Une révolution symbolique en marche
Rue Simone-Veil, square Rosa-Parks, école Simone-de-Beauvoir... Les noms de femmes s'affichent désormais sur les plaques des nouvelles voies françaises. Une tendance qui s'impose dans les villes dirigées par la gauche, tandis que les municipalités de droite traînent des pieds.
Paris, pionnière d'une lutte inachevée
C'est en 2001, sous la mairie socialiste de Bertrand Delanoë, que Paris a pris l'initiative de féminiser l'espace public. Une démarche saluée par les associations féministes, mais qui reste insuffisante face à l'héritage patriarcal des noms de rues.
« Il encourageait les élus d'arrondissement à faire des propositions pour féminiser les noms des rues et des équipements publics »
Un bilan contrasté
Si certaines villes comme Lyon ou Marseille ont suivi le mouvement, d'autres, souvent dirigées par la droite, peinent à s'y mettre. Les Décodeurs révèlent que seulement 3% des voies françaises portent le nom d'une femme, un chiffre qui cache de fortes disparités territoriales.
La gauche en première ligne
Les municipalités dirigées par la gauche, souvent soutenues par des mouvements féministes locaux, multiplient les initiatives. À Clichy-sous-Bois, la piscine Rosa-Parks symbolise cette volonté de rendre visibles les figures féminines trop souvent oubliées.
Des actions militantes pour accélérer le changement
Face à la lenteur des institutions, des collectifs recourent à des actions symboliques, comme le recouvrement des plaques de rues par des noms de femmes. Une stratégie qui a permis de faire bouger les lignes, notamment après l'enquête choc de Soroptimist en 2014.
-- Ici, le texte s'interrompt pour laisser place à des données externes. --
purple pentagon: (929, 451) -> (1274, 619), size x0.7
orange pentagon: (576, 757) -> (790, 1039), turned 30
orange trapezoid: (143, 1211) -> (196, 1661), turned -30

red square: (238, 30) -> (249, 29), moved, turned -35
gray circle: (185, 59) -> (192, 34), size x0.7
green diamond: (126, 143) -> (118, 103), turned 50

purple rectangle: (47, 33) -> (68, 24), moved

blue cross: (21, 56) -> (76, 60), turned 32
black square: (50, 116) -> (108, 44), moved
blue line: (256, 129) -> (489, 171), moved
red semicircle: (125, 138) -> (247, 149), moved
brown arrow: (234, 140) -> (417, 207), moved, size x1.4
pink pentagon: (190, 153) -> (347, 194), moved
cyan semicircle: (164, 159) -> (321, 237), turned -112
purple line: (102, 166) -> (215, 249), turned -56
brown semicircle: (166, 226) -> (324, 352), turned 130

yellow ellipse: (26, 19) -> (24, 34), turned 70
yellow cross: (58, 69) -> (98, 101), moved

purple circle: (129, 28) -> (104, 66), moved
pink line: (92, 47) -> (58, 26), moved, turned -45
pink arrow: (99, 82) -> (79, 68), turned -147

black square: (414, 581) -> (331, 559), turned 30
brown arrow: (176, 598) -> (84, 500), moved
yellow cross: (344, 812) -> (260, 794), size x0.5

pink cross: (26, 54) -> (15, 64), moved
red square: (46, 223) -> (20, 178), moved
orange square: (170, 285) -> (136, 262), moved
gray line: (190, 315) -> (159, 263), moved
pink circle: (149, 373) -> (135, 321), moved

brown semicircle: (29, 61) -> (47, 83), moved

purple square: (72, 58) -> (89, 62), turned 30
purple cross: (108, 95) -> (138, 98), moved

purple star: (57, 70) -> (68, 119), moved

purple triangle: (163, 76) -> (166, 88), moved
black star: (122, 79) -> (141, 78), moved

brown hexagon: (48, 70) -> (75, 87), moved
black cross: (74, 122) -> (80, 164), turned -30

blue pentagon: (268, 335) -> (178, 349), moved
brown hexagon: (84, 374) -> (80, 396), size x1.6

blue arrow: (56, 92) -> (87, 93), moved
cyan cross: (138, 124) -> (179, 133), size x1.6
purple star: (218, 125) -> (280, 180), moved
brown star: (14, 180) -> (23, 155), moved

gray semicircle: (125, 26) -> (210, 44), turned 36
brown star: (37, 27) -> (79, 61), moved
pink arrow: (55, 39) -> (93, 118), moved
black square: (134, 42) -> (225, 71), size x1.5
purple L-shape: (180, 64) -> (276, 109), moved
Un enjeu démocratique et européen
Cette féminisation des espaces publics s'inscrit dans une dynamique plus large de reconnaissance des droits des femmes. La France, souvent critiquée pour son retard en matière d'égalité, tente de se rattraper. Une avancée qui pourrait inspirer d'autres pays européens, à l'heure où la droite radicale tente de freiner ces progrès.
Alors que le gouvernement Lecornu II multiplie les déclarations sur la modernisation de la société, la question de la parité dans l'espace public reste un marqueur fort des divisions politiques françaises.